手数料が高くなるリスクを考慮し、複数の会社をしっかりと検討して利用することが大切です。
ファクタリング会社を比較する際は、手数料率だけでなく、事務手数料や振込手数料などの追加コストがないか、審査にかかる時間、問題が発生した際のサポート体制についても注意を払い、自社が求めるスピードや、利用のしやすさなどとのバランスを取って選択することが大切です。
簡易審査のファクタリングを成功させるポイント
簡易審査のファクタリングを効果的に活用するためのポイントを解説します。
審査を通過するために
簡易審査で審査が甘いとはいっても、確実に審査に通過するためには、一定の書類は必要です。不備がないよう、事前にしっかりと準備しましょう。
一般的には、運転免許証などの本人確認書類、請求書や注文書などの売掛金を証明する書類、銀行取引明細などが求められます。もれなく準備できていれば、時間を大幅に短縮できるでしょう。

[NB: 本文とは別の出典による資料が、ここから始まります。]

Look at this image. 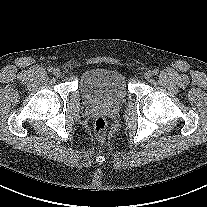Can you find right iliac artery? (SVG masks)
<instances>
[{"label":"right iliac artery","mask_w":207,"mask_h":207,"mask_svg":"<svg viewBox=\"0 0 207 207\" xmlns=\"http://www.w3.org/2000/svg\"><path fill=\"white\" fill-rule=\"evenodd\" d=\"M52 70H53V67H52V66H49V67H48V71H49V72H52Z\"/></svg>","instance_id":"82829eb1"}]
</instances>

オンライン完結型では、すべての書類をアップロードで提出することになるため、スキャナー等でデータ化する必要があります。
また、簡易審査ではあっても、一般のファクタリング同様、売掛金の質と取引先の信用度は非常に重要です。できる限り、大手企業や上場企業、官公庁などの信用度の高い売掛金を用意することで、審査通過の可能性は高くなるでしょう。加えて、一時的ではなく長期的な取引がある取引先の売掛金の方が評価されます。
さらに、取引先の支払いが常に期日通りであることを示す証拠があれば有利に働きます。あらかじめ、審査通過の可能性が高まる準備をしておくことで、簡易審査のファクタリングの通過率を大幅に向上させられるでしょう。

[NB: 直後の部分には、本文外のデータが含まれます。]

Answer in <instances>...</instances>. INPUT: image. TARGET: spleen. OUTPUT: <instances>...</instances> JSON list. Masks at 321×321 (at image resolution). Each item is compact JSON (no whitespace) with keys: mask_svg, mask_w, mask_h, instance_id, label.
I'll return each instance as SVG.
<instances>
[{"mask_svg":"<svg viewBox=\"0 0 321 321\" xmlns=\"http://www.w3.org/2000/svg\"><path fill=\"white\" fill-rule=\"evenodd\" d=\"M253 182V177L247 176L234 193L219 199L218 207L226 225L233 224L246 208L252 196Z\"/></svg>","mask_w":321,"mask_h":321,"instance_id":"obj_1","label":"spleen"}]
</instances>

簡易審査のファクタリングとは?メリットと活用方法を解説 まとめ
簡易審査のファクタリングは、通常のファクタリングよりも審査を簡略化し、よりスピーディーな資金調達を実現したファクタリングです。書類の種類が少ないことから、手続きに手間がかからずスムーズに審査が進むでしょう。
また、簡易審査のファクタリングの多くはオンライン完結型であり、審査はAIが行います。結果が出るまでに数時間~1日程度しかかからないことから、資金調達までの時間を大幅に短縮できます。
簡易審査ファクタリングを効果的に活用するためには、適切なリスク管理と長期的な視点が欠かせません。ファクタリングを利用する際は、手数料やその他のコストを常に意識する必要があります。売掛金の回収時期や金額を正確に把握し、返済に支障がないことを確認するなど、詳細な返済計画を立てましょう。
また、ファクタリングが取引先との関係に悪影響を与えないよう、必要に応じて事前の説明や了承を得ることも検討する必要があります。
簡易審査のファクタリングは、使い方次第で強力な味方となります。ただし、依存しすぎなど、使い方を誤れば逆効果です。自社の状況に合わせ、適切に活用してください。